Baca berita dengan sedikit iklan, klik di sini
LAHAN pertanian kini bisa berada di gedung bertingkat, bukan hanya di sawah. Konsep bertani ini disebut Low-Energy Paddy Vertical Farming Concept atau menanam padi di lahan vertikal.
Lima mahasiswa Institut Teknologi Bandung menggagas konsep tersebut. Empat di antaranya mahasiswa Jurusan Teknik Mesin, yakni Avip Noor Yulian, Bernard Tristian, Daniel Christopher, dan Dennis Setiawan. Seorang lagi, Victorina Arif, dari Jurusan Teknik Arsitektur.

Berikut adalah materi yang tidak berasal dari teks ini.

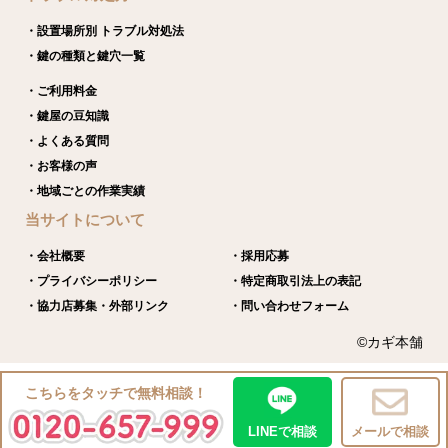
・設置場所別 トラブル対処法
・鍵の種類と鍵穴一覧
・ご利用料金
・鍵屋の豆知識
・よくある質問
・お客様の声
・地域ごとの作業実績
当サイトについて
・会社概要
・採用応募
・プライバシーポリシー
・特定商取引法上の表記
・協力店募集・外部リンク
・問い合わせフォーム
©カギ本舗
こちらをタッチで無料相談！
LINEで相談
メールで相談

Mereka merancang model bertani ini pada akhir tahun lalu untuk diikutkan dalam lomba Ashare International Competition (AIC) 2016. Ashare atau American Society of Heating, Refrigerating, and Air-Conditioning Engineers merupakan lembaga profesi bidang teknik di Amerika Serikat.
Di bawah bimbingan dua dosen ITB, Pandji Prawisudha dan M. Agus Kariem, Avip dan kawan-kawan mematangkan gagasan ini pada April lalu. "Kami merancang gedung baru sebagai lahan pertanian," kata Avip, Senin pekan lalu.
Dalam rancangan mereka, gedung akan dibangun di sekitar kawasan Kuningan, Jakarta Selatan, di atas lahan seluas 60 x 80 meter. Gedung terdiri atas beberapa bagian, seperti lantai utama, ruang bawah tanah atau basement, kubah, dan sistem penyinaran matahari.
Bangunan berbentuk kubus terdiri atas sepuluh lantai. Bentuk ini dipilih karena menyediakan lahan lebih luas di setiap lantai serta memungkinkan sinar matahari menjangkau semua sudut bangunan. Lantai dasar digunakan sebagai kantor. Tingkat 2-9 untuk menanam padi. Tingkat 10 untuk menaruh tangki air. Sedangkan basement jadi gudang penyimpanan gabah.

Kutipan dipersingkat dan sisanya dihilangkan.